The Swedish authorities engaged Mc Kinsey & Company to help design a solution, and chose to establish two bad banks, Retriva and Securum.
Retriva took over all the nonperforming loans from Gota Bank and Securum took over the non-performing loans from Nordbanken, with the good bank operations continuing as Nordea.
A bank may accumulate a large portfolio of debts or other financial instruments which unexpectedly increase in risk, making it difficult for the bank to raise capital, for example through sales of bonds.

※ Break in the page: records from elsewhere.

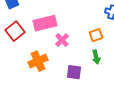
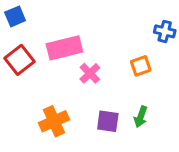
green arrow: (96, 57) -> (141, 117), moved, turned 32
orange cross: (38, 61) -> (54, 121), moved

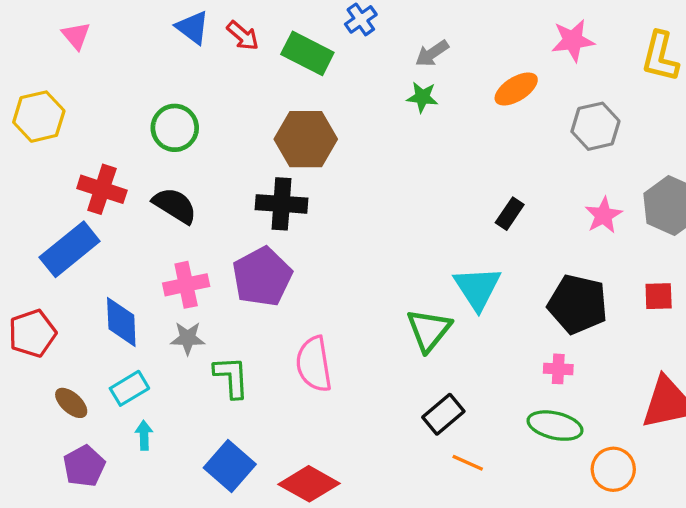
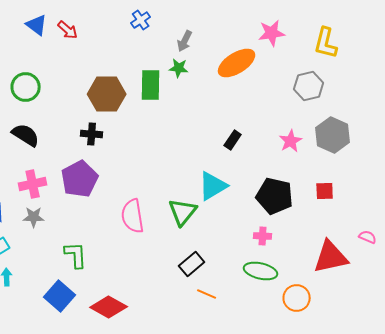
green rectangle: (307, 53) -> (151, 85), moved, turned 64
gray arrow: (432, 53) -> (185, 41), turned -30
orange ellipse: (516, 89) -> (237, 63), size x1.4
gray hexagon: (595, 126) -> (309, 86), moved
black cross: (282, 204) -> (92, 134), size x0.7
cyan triangle: (477, 288) -> (213, 186), turned 32
pink semicircle: (314, 364) -> (133, 216), moved
green L-shape: (231, 377) -> (76, 255), moved

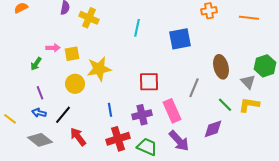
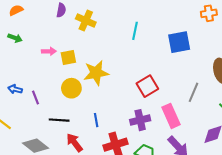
green arrow: (36, 64) -> (15, 38), moved, turned -104
red square: (149, 82) -> (147, 86), turned -30
blue line: (110, 110) -> (96, 120), moved
blue arrow: (39, 113) -> (15, 89), moved
black line: (63, 115) -> (59, 120), turned 54

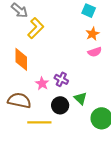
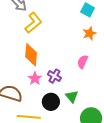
pink semicircle: (95, 52) -> (83, 62), moved, turned 128
orange diamond: (21, 59) -> (31, 55), moved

The 2008–09 Belgian financial crisis is a major financial crisis that hit Belgium from mid-2008 onwards.The bad assets were left behind, effectively creating a bad bank with the original Parex Banka name and no retail depositors.The Parex "bad bank," its core retail functions stripped out by the 2010 split, gave up its banking licence in 2012 to become professional distressed asset management company Reverta.The goal of the segregation is to allow investors to assess the bank's financial health with greater certainty.A bad bank might be established by one bank or financial institution as part of a strategy to deal with a difficult financial situation, or by government or some other official institution as part of an official response to financial problems across a number of institutions in the financial sector.